Uncle Sam may want you, but the IRS wants your money, and it's leaving no stone unturned in its efforts to make sure it gets every cent it's entitled to. The number of audits of individuals with incomes over $100,000 jumped 40 percent in fiscal 2004 and surpassed 221,000 in fiscal 2005, the highest figure in 10 years. Even so, the IRS announced that the number's "still too low."
Small business audits have increased as well-17,867 completed in 2005 vs 7,294 just a year earlier-and the IRS intends to audit 5,000 more S corporations. To aid the agency in its crackdown on tax dodgers, Congress recently approved a $10.7 billion IRS budget, with an increase specifically earmarked for collection, or "enforcement," activities.
So what's a taxpayer to do? No one can be completely audit-proof. After all, you're not going to change professions or reduce your income just to fly under the IRS' radar screen.
Separate business losses from personal ones
Is your side business really just a hobby in corporate clothing? Nearing retirement, a cardiologist from Philadelphia sold a bunch of gold and silver coins and declared a business loss on his tax return. "He collected coins as a hobby, not as a business venture," says certified financial planner Steven W. Kaye of American Economic Planning Group in Watchung, NJ, "so the business loss was disallowed."
Another taxpayer owned a boat and rented it out occasionally, incurring losses that he offset against his income. "He owned the boat primarily because he enjoyed it," explains former IRS special agent and tax attorney Julian Block of Larchmont, NY. He recalls a tax court ruling in which the judge noted, "A 'business' will not be turned into a 'hobby' merely because the owner finds it pleasurable; suffering has never been made a prerequisite for deductibility."
The IRS computers look for certain telltale signs that a taxpayer may be trying to pass off a hobby as a business. So think twice before filing a return with a Schedule C, "Profit or Loss from Business," that reports a net loss from a small business venture, says Frederick W. Daily, tax attorney and author of Stand Up to the IRS (Nolo, 2005). "IRS auditors go after these returns like bees to honey."
Take-home: Don't mix work and play. Determine whether the venture's a business or a hobby by asking yourself objectively and honestly whether you entered into the activity for the purpose of making a profit. If the answer's No, then just because the venture throws off losses doesn't turn it into a business.

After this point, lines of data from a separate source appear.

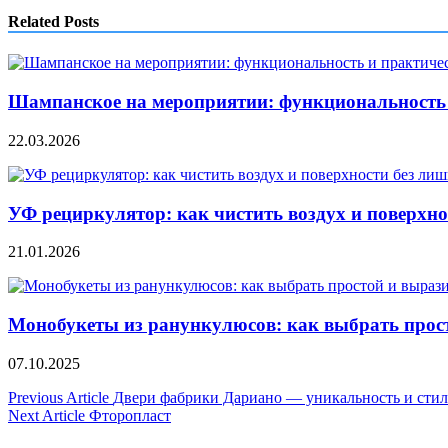
Related Posts
Шампанское на мероприятии: функциональность 
22.03.2026
УФ рециркулятор: как чистить воздух и поверхно
21.01.2026
Монобукеты из ранункулюсов: как выбрать прос
07.10.2025
Навигация
Previous Article
Двери фабрики Дариано — уникальность и стил
Next Article
Фторопласт
по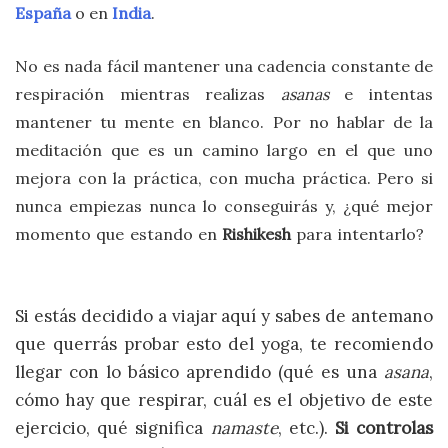
España
o en
India
.
No es nada fácil mantener una cadencia constante de
respiración mientras realizas
asanas
e intentas
mantener tu mente en blanco. Por no hablar de la
meditación que es un camino largo en el que uno
mejora con la práctica, con mucha práctica. Pero si
nunca empiezas nunca lo conseguirás y, ¿qué mejor
momento que estando en
Rishikesh
para intentarlo?
Si estás decidido a viajar aquí y sabes de antemano
que querrás probar esto del yoga, te recomiendo
llegar con lo básico aprendido (qué es una
asana
,
cómo hay que respirar, cuál es el objetivo de este
ejercicio, qué significa
namaste
, etc.).
Si controlas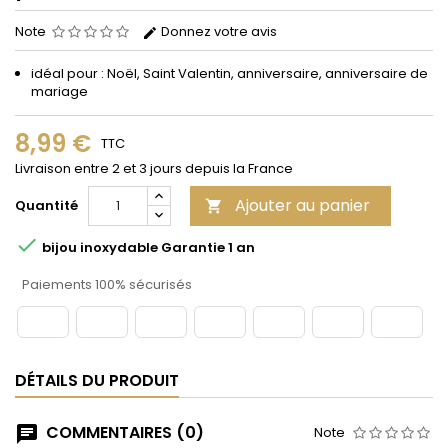
Note
Donnez votre avis
idéal pour : Noël, Saint Valentin, anniversaire, anniversaire de
mariage
8,99 €
TTC
Livraison entre 2 et 3 jours depuis la France
Ajouter au panier
Quantité


bijou inoxydable Garantie 1 an
Paiements 100% sécurisés
DÉTAILS DU PRODUIT
COMMENTAIRES (0)
Note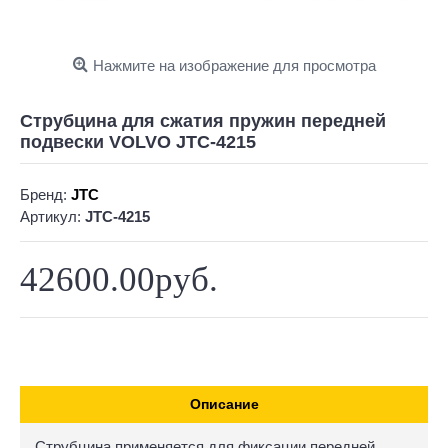
Нажмите на изображение для просмотра
Струбцина для сжатия пружин передней
подвески VOLVO JTC-4215
Бренд:
JTC
Артикул:
JTC-4215
42600.00руб.
Описание
Струбцина применяется для фиксации передней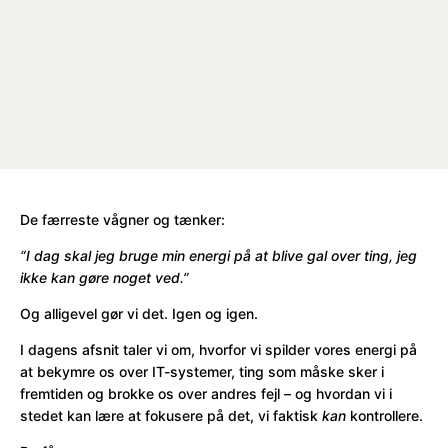
De færreste vågner og tænker:
“I dag skal jeg bruge min energi på at blive gal over ting, jeg
ikke kan gøre noget ved.”
Og alligevel gør vi det. Igen og igen.
I dagens afsnit taler vi om, hvorfor vi spilder vores energi på
at bekymre os over IT-systemer, ting som måske sker i
fremtiden og brokke os over andres fejl – og hvordan vi i
stedet kan lære at fokusere på det, vi faktisk
kan
kontrollere.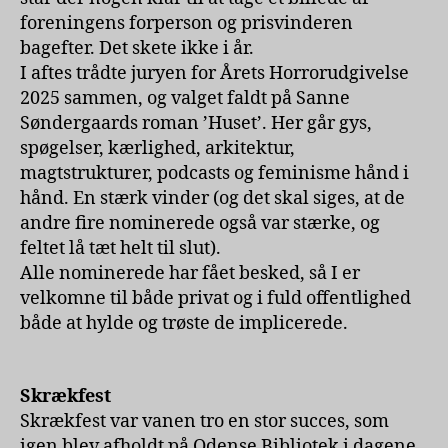
foreningens forperson og prisvinderen
bagefter. Det skete ikke i år.
I aftes trådte juryen for Årets Horrorudgivelse
2025 sammen, og valget faldt på Sanne
Søndergaards roman ’Huset’. Her går gys,
spøgelser, kærlighed, arkitektur,
magtstrukturer, podcasts og feminisme hånd i
hånd. En stærk vinder (og det skal siges, at de
andre fire nominerede også var stærke, og
feltet lå tæt helt til slut).
Alle nominerede har fået besked, så I er
velkomne til både privat og i fuld offentlighed
både at hylde og trøste de implicerede.
Skrækfest
Skrækfest var vanen tro en stor succes, som
igen blev afholdt på Odense Bibliotek i dagene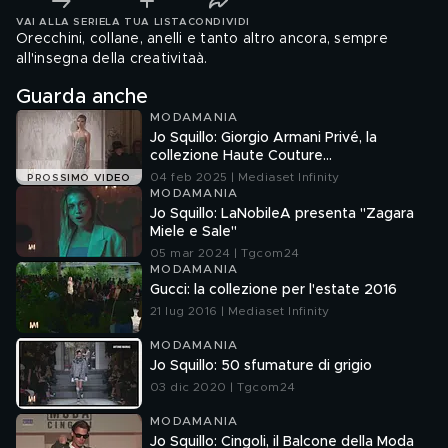
VAI ALLA SERIE
LA TUA LISTA
CONDIVIDI
Orecchini, collane, anelli e tanto altro ancora, sempre
all'insegna della creativitaà.
Guarda anche
MODAMANIA
Jo Squillo: Giorgio Armani Privé, la
collezione Haute Couture
Spring/Summer 2025
04 feb 2025 | Mediaset Infinity
PROSSIMO VIDEO
MODAMANIA
Jo Squillo: LaNobileA presenta "Zagara
Miele e Sale"
05 mar 2024 | Tgcom24
MODAMANIA
Gucci: la collezione per l'estate 2016
21 lug 2016 | Mediaset Infinity
MODAMANIA
Jo Squillo: 50 sfumature di grigio
03 dic 2020 | Tgcom24
MODAMANIA
Jo Squillo: Cingoli, il Balcone della Moda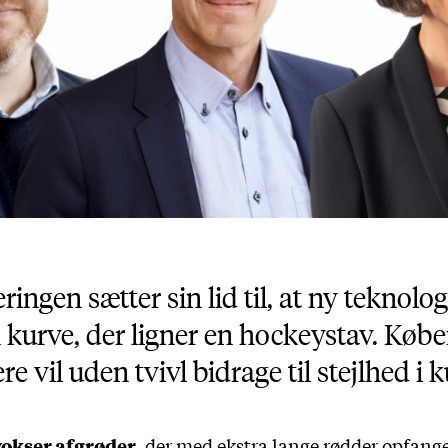
ringen sætter sin lid til, at ny teknolo
n kurve, der ligner en hockeystav. Køb
re vil uden tvivl bidrage til stejlhed i 
vokser afgrøder
, der med ekstra lange rødder opfange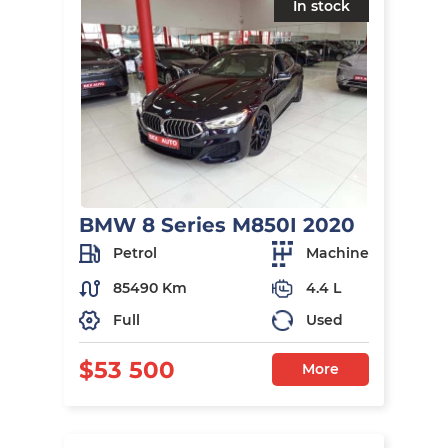
In stock
BMW 8 Series M850I 2020
Petrol
Machine
85490 Km
4.4 L
Full
Used
$53 500
More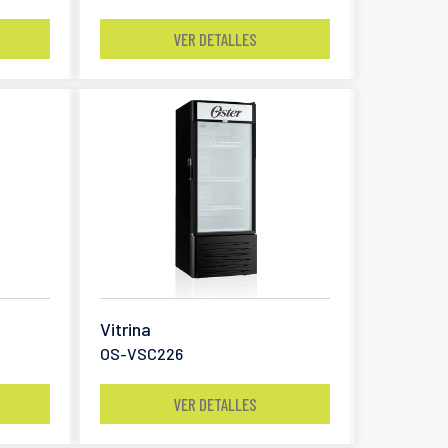
VER DETALLES
Vitrina
OS-VSC226
VER DETALLES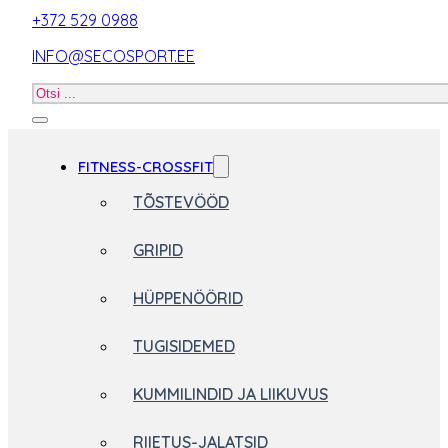
+372 529 0988
INFO@SECOSPORT.EE
Otsi
toodet
FITNESS-CROSSFIT
TÕSTEVÖÖD
GRIPID
HÜPPENÖÖRID
TUGISIDEMED
KUMMILINDID JA LIIKUVUS
RIIETUS-JALATSID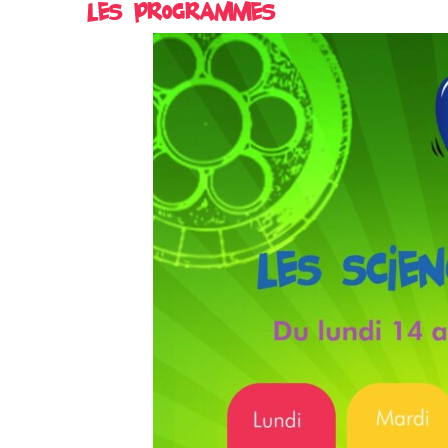
Les programmes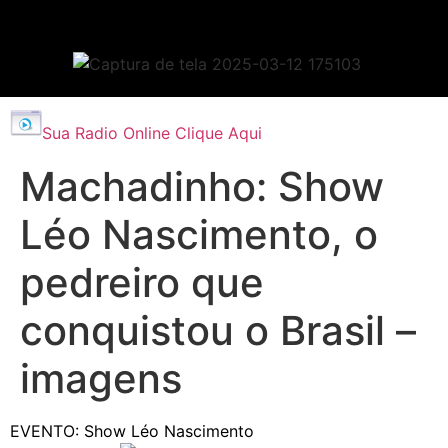
Sua Radio Online Clique Aqui
Machadinho: Show
Léo Nascimento, o
pedreiro que
conquistou o Brasil –
imagens
EVENTO: Show Léo Nascimento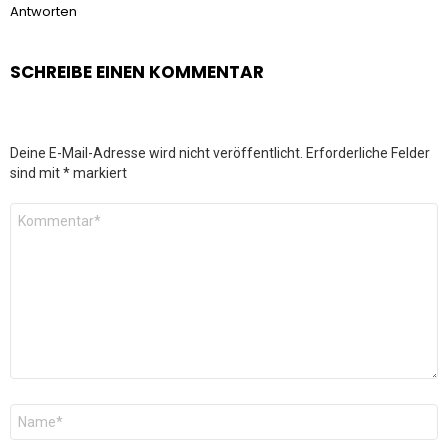
Antworten
SCHREIBE EINEN KOMMENTAR
Deine E-Mail-Adresse wird nicht veröffentlicht.
Erforderliche Felder
sind mit
*
markiert
Kommentar
*
Name
*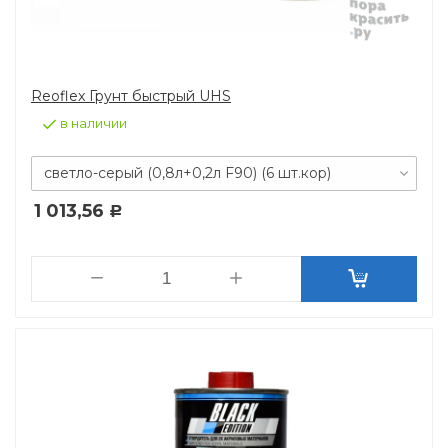
Reoflex Грунт быстрый UHS
в наличии
светло-серый (0,8л+0,2л F90) (6 шт.кор)
1 013,56
Р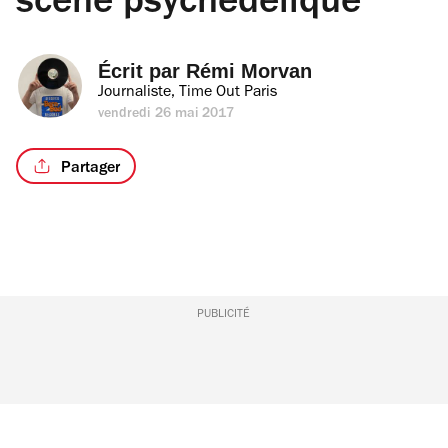
scène psychédélique
Écrit par 
Rémi Morvan
Journaliste, Time Out Paris
vendredi 26 mai 2017
Partager
PUBLICITÉ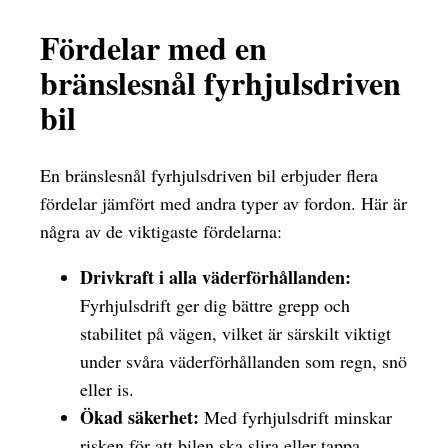
Fördelar med en
bränslesnål fyrhjulsdriven
bil
En bränslesnål fyrhjulsdriven bil erbjuder flera
fördelar jämfört med andra typer av fordon. Här är
några av de viktigaste fördelarna:
Drivkraft i alla väderförhållanden:
Fyrhjulsdrift ger dig bättre grepp och
stabilitet på vägen, vilket är särskilt viktigt
under svåra väderförhållanden som regn, snö
eller is.
Ökad säkerhet:
Med fyrhjulsdrift minskar
risken för att bilen ska slira eller tappa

What-and what not-to deduct when it comes to travel
"This is probably the biggest hot spot when it comes to audit minefields," says Kaye. "The IRS targets sole proprietors and small businesses where the amount or the ratio of the deduction is way above the norm for a particular field or income bracket. A ratio that's much greater than the norm is like low-hanging fruit just waiting to be plucked."